Deuteragenia bifasciata

Scientific classification
- Kingdom: Animalia
- Phylum: Arthropoda
- Clade: Pancrustacea
- Class: Insecta
- Order: Hymenoptera
- Family: Pompilidae
- Genus: Deuteragenia
- Species: D. bifasciata
- Binomial name: Deuteragenia bifasciata (Geoffroy, 1785)
- Synonyms: Ichneumon bifasciatus Geoffroy, 1785 ; Pompilus hircanus Fabricius, 1798> ; Deuteragenia intermedia Dahlbom, in Kloet & Hincks, 1945 ; Dipogon bifasciatus (Geoffroy, 1785) ;

= Deuteragenia bifasciata =

- Genus: Deuteragenia
- Species: bifasciata
- Authority: (Geoffroy, 1785)

Species of wasp

Deuteragenia bifasciata is a species of spider wasp from the family Pompilidae.

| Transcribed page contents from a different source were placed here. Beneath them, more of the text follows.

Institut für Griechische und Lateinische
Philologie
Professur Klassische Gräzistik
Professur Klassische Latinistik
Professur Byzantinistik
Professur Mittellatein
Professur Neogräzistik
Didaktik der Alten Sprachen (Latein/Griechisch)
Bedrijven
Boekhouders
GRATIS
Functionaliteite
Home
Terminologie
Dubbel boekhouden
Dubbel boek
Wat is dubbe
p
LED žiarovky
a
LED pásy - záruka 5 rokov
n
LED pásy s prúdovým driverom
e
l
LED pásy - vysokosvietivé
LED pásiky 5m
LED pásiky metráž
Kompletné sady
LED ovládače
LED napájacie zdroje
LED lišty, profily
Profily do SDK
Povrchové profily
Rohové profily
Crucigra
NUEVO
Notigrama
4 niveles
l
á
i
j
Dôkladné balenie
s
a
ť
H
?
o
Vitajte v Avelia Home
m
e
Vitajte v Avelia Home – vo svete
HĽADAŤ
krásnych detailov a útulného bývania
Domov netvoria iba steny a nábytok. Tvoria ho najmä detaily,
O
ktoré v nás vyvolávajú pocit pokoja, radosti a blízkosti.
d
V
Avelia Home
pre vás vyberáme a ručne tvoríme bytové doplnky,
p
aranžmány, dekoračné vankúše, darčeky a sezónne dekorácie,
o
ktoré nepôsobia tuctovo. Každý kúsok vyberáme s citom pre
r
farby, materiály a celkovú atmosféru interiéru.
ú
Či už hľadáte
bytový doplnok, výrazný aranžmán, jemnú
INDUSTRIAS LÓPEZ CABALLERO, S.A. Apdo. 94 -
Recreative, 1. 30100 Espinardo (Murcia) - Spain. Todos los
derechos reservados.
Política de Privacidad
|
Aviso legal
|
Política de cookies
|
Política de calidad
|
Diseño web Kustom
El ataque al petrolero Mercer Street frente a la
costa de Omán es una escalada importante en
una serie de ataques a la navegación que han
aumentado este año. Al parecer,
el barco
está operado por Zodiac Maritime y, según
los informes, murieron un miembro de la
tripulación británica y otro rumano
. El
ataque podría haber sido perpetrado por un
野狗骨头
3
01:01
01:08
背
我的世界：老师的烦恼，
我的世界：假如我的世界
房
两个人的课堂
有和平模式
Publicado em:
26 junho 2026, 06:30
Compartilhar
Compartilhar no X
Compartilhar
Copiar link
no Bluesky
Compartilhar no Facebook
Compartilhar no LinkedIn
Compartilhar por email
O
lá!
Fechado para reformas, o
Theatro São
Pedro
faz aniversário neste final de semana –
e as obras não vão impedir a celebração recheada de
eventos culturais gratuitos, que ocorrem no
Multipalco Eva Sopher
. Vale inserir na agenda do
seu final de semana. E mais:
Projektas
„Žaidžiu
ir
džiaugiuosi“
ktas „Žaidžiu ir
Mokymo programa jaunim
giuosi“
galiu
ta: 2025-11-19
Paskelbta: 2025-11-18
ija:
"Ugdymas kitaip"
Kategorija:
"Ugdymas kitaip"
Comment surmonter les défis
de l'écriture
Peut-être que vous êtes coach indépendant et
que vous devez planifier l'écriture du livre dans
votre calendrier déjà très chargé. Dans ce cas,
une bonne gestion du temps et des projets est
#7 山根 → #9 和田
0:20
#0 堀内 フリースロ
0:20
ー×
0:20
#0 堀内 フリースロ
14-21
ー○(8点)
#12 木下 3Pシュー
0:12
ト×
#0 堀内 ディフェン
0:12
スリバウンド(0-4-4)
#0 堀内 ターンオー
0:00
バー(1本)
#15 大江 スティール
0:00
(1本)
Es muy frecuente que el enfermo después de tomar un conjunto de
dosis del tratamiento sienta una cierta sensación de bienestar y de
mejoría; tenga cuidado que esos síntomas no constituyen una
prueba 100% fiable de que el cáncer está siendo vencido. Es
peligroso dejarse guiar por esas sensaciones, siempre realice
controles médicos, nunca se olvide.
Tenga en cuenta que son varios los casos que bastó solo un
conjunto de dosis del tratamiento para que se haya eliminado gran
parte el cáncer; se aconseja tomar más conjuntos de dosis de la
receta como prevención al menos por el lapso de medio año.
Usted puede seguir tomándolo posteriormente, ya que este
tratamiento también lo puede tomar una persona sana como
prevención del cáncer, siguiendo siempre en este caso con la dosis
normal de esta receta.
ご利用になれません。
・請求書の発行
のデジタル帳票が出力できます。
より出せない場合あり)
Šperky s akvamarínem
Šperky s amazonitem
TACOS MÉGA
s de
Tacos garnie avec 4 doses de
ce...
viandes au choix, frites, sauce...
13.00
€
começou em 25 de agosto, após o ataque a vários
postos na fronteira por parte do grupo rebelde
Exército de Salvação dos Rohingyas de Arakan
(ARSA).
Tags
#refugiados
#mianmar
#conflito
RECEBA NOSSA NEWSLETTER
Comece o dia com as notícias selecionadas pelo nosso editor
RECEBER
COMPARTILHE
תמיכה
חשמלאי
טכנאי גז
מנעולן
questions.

This species is found in the Palearctic.

==Taxonomy==
Deuteragenia bifasciata was first formally described as Ichneumon bifasciatus in 1785 by the French naturalist Étienne Louis Geoffroy with its type locality given as France. This species was classified in the Palearctic subgenus, Deuteragenia, of the genus Dipogon within the tribe Pepsini of the subfamily Pepsinae in the spider wasp family Pompilidae. Following revision of the family, Deuteragenia was elevated to a separate genus.

==Description==
Deuteragenia bifasciata is an all-black species with bifasciate wings with the tufts of forward-pointing bristles on the maxilla of the female, the purpose of which is to pack the nest entrance with old spider silk. Females grow to 5–9 mm in length, and males 4–7 mm.

==Distribution==
These spider wasps are found in southern Britain through Europe to Russia and on to Japan. In Europe, the southern limits are in Italy and Bulgaria.

==Habitat==
Deuteragenia bifasciata is typically found where there is rotting wood, in dead or dying trees or on old fence posts and other wooden artifacts. It has a variable habitat selection which includes woodland as well as more open habitats such as parkland and heath.

==Biology==
Deuteragenia bifasciata hunts crab spiders, of the family Thomisidae, in Britain Xysticus cristatus has been observed as a prey item. The prey is stored in cells created in old insect burrows dug into rotting wood, hollow stems and cracks in walls, and, unlike many other Pompilid spider wasps, these may be clustered with six cells in each burrow. A single egg is laid on each paralysed crab spider, smaller spiders host males and larger females. The nest is made up of sawdust, plant fibres and dismembered insect parts bound together with spider silk and sealed with chewed wood.